**HOW TO COMPLETE THIS TASK**.
The word "avec": in how many lines of the records does it appear? Reply with the number alone.

[Saved entries]
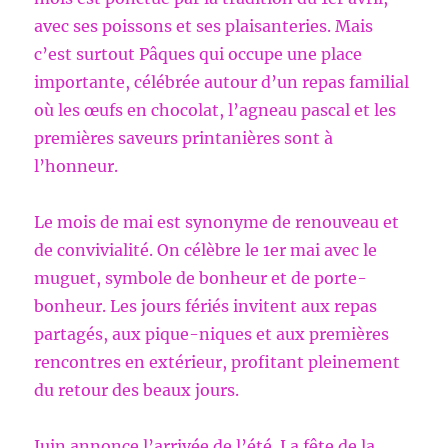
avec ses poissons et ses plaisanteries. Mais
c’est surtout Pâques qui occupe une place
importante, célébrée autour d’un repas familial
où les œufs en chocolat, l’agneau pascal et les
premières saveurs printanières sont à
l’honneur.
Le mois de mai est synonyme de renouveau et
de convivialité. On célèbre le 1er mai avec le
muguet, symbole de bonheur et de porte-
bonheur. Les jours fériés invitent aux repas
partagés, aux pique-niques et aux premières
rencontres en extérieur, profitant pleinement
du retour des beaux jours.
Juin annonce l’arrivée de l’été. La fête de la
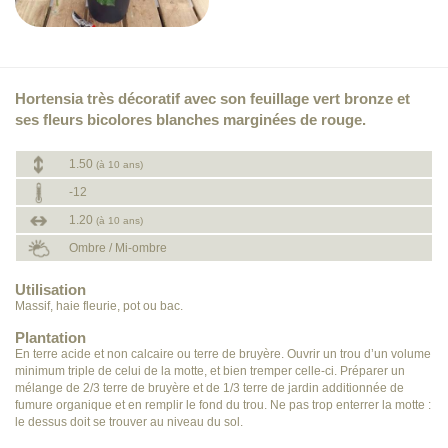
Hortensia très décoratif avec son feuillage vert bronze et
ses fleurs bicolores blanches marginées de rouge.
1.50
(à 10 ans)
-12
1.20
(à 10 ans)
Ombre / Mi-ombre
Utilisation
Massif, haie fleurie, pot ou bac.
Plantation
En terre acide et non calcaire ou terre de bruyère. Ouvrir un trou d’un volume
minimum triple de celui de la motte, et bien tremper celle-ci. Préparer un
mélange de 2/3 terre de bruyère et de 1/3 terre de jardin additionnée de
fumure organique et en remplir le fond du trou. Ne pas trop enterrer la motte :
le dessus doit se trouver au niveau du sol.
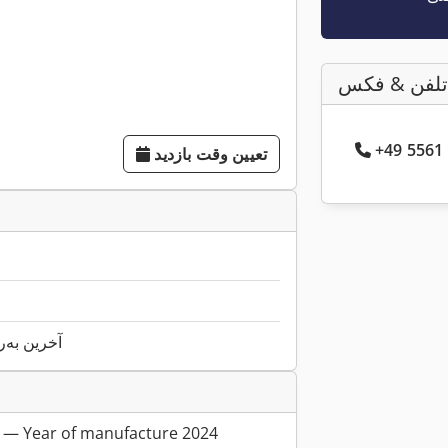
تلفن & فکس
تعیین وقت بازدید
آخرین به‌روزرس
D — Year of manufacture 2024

**RESPONSE FOR THIS EXERCISE**.
3